RECORDED DATA -
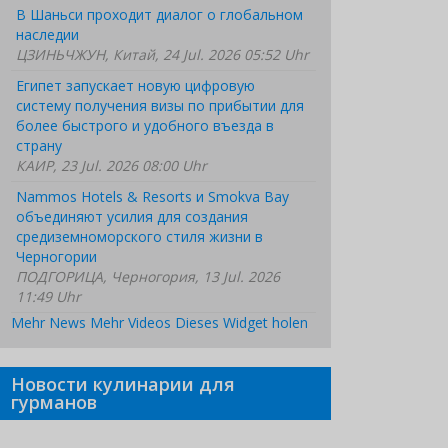
В Шаньси проходит диалог о глобальном
наследии
ЦЗИНЬЧЖУН, Китай, 24 Jul. 2026 05:52 Uhr
Египет запускает новую цифровую
систему получения визы по прибытии для
более быстрого и удобного въезда в
страну
КАИР, 23 Jul. 2026 08:00 Uhr
Nammos Hotels & Resorts и Smokva Bay
объединяют усилия для создания
средиземноморского стиля жизни в
Черногории
ПОДГОРИЦА, Черногория, 13 Jul. 2026
11:49 Uhr
Mehr News
Mehr Videos
Dieses Widget holen
Новости кулинарии для
гурманов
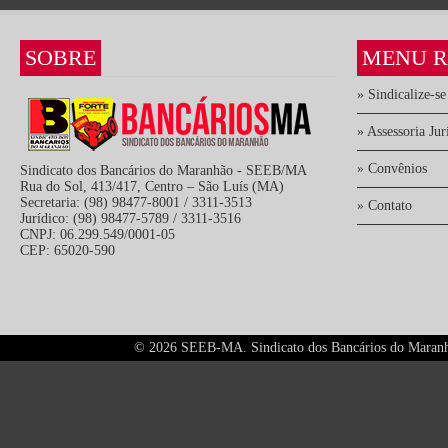
SOBRE
MENU R
» Sindicalize-se
» Assessoria Jur
» Convênios
Sindicato dos Bancários do Maranhão - SEEB/MA
Rua do Sol, 413/417, Centro – São Luís (MA)
Secretaria: (98) 98477-8001 / 3311-3513
» Contato
Jurídico: (98) 98477-5789 / 3311-3516
CNPJ: 06.299.549/0001-05
CEP: 65020-590
©
2026 SEEB-MA. Sindicato dos Bancários do Maranhão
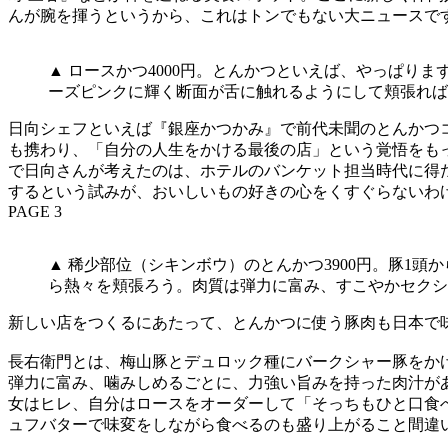
んが腕を揮うというから、これはトンでもない大ニュースで
▲ ロースかつ4000円。とんかつといえば、やっぱ
ーズピンクに輝く断面が舌に触れるようにして頬張れば
日向シェフといえば『銀座かつかみ』で前代未聞のとんかつコ
も携わり、「自分の人生をかける最後の店」という覚悟をも
で日向さんが考えたのは、ホテルのバンケット担当時代に得
するという試みが、おいしいもの好きの心をくすぐらないわ
PAGE 3
▲ 稀少部位（シキンボウ）のとんかつ3900円。豚1
ら熱々を頬張ろう。肉質は弾力に富み、すこやかセクシ
新しい店をつくるにあたって、とんかつに使う豚肉も日本で
長右衛門とは、梅山豚とデュロック種にバークシャー豚をか
弾力に富み、噛みしめるごとに、力強い旨みを持った肉汁が
女はヒレ、自分はロースをオーダーして「そっちもひと口食
ュフバターで味変をしながら食べるのも盛り上がること間違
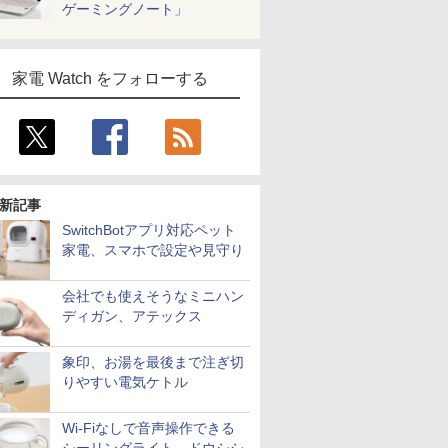
ゲーミングノート」
家電 Watch をフォローする
新記事
SwitchBotアプリ対応ペット
家電、スマホで設定や見守り
会社でも使えそうなミニハン
ディガン、アテックス
象印、お湯を最後まで注ぎ切
りやすい電気ケトル
Wi-Fiなしで音声操作できる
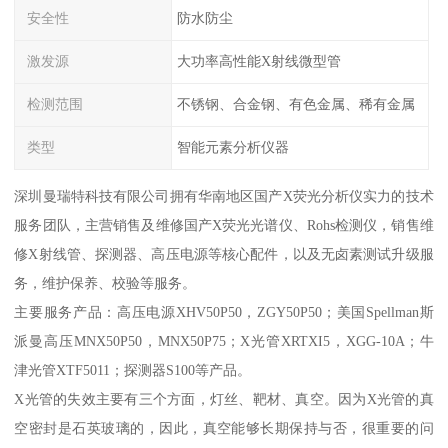
安全性
防水防尘
激发源
大功率高性能X射线微型管
检测范围
不锈钢、合金钢、有色金属、稀有金属
类型
智能元素分析仪器
深圳曼瑞特科技有限公司拥有华南地区国产X荧光分析仪实力的技术
服务团队，主营销售及维修国产X荧光光谱仪、Rohs检测仪，销售维
修X射线管、探测器、高压电源等核心配件，以及无卤素测试升级服
务，维护保养、校验等服务。
主要服务产品：高压电源XHV50P50，ZGY50P50；美国Spellman斯
派曼高压MNX50P50，MNX50P75；X光管XRTXI5，XGG-10A；牛
津光管XTF5011；探测器S100等产品。
X光管的失效主要有三个方面，灯丝、靶材、真空。因为X光管的真
空密封是石英玻璃的，因此，真空能够长期保持与否，很重要的问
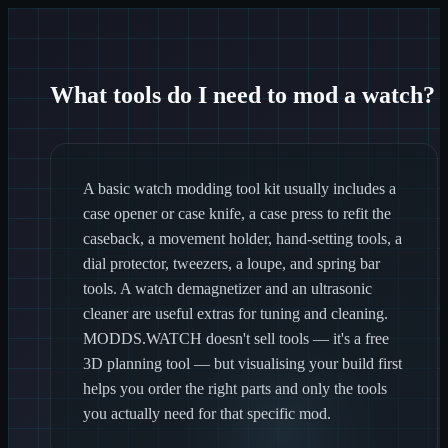
What tools do I need to mod a watch?
A basic watch modding tool kit usually includes a
case opener or case knife, a case press to refit the
caseback, a movement holder, hand-setting tools, a
dial protector, tweezers, a loupe, and spring bar
tools. A watch demagnetizer and an ultrasonic
cleaner are useful extras for tuning and cleaning.
MODDS.WATCH doesn't sell tools — it's a free
3D planning tool — but visualising your build first
helps you order the right parts and only the tools
you actually need for that specific mod.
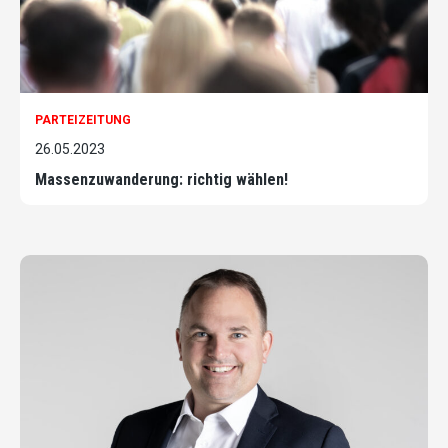
PARTEIZEITUNG
26.05.2023
Massenzuwanderung: richtig wählen!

TASK INSTRUCTIONS - Leave every picture out, and repeat exactly the lines from the one containing "するという試みが、おいしいもの好きの心をくすぐらないわ" through the last line of the entries, both ends included.

THE ANSWER -
するという試みが、おいしいもの好きの心をくすぐらないわ
PAGE 3
▲ 稀少部位（シキンボウ）のとんかつ3900円。豚1
ら熱々を頬張ろう。肉質は弾力に富み、すこやかセクシ
新しい店をつくるにあたって、とんかつに使う豚肉も日本で
長右衛門とは、梅山豚とデュロック種にバークシャー豚をか
弾力に富み、噛みしめるごとに、力強い旨みを持った肉汁が
女はヒレ、自分はロースをオーダーして「そっちもひと口食
ュフバターで味変をしながら食べるのも盛り上がること間違
ゲーミングノート」
家電 Watch をフォローする
新記事
SwitchBotアプリ対応ペット
家電、スマホで設定や見守り
会社でも使えそうなミニハン
ディガン、アテックス
象印、お湯を最後まで注ぎ切
りやすい電気ケトル
Wi-Fiなしで音声操作できる
安全性
防水防尘
激发源
大功率高性能X射线微型管
检测范围
不锈钢、合金钢、有色金属、稀有金属
类型
智能元素分析仪器
深圳曼瑞特科技有限公司拥有华南地区国产X荧光分析仪实力的技术
服务团队，主营销售及维修国产X荧光光谱仪、Rohs检测仪，销售维
修X射线管、探测器、高压电源等核心配件，以及无卤素测试升级服
务，维护保养、校验等服务。
主要服务产品：高压电源XHV50P50，ZGY50P50；美国Spellman斯
派曼高压MNX50P50，MNX50P75；X光管XRTXI5，XGG-10A；牛
津光管XTF5011；探测器S100等产品。
X光管的失效主要有三个方面，灯丝、靶材、真空。因为X光管的真
空密封是石英玻璃的，因此，真空能够长期保持与否，很重要的问
What tools do I need to mod a watch?
A basic watch modding tool kit usually includes a
case opener or case knife, a case press to refit the
caseback, a movement holder, hand-setting tools, a
dial protector, tweezers, a loupe, and spring bar
tools. A watch demagnetizer and an ultrasonic
cleaner are useful extras for tuning and cleaning.
MODDS.WATCH doesn't sell tools — it's a free
3D planning tool — but visualising your build first
helps you order the right parts and only the tools
you actually need for that specific mod.
PARTEIZEITUNG
26.05.2023
Massenzuwanderung: richtig wählen!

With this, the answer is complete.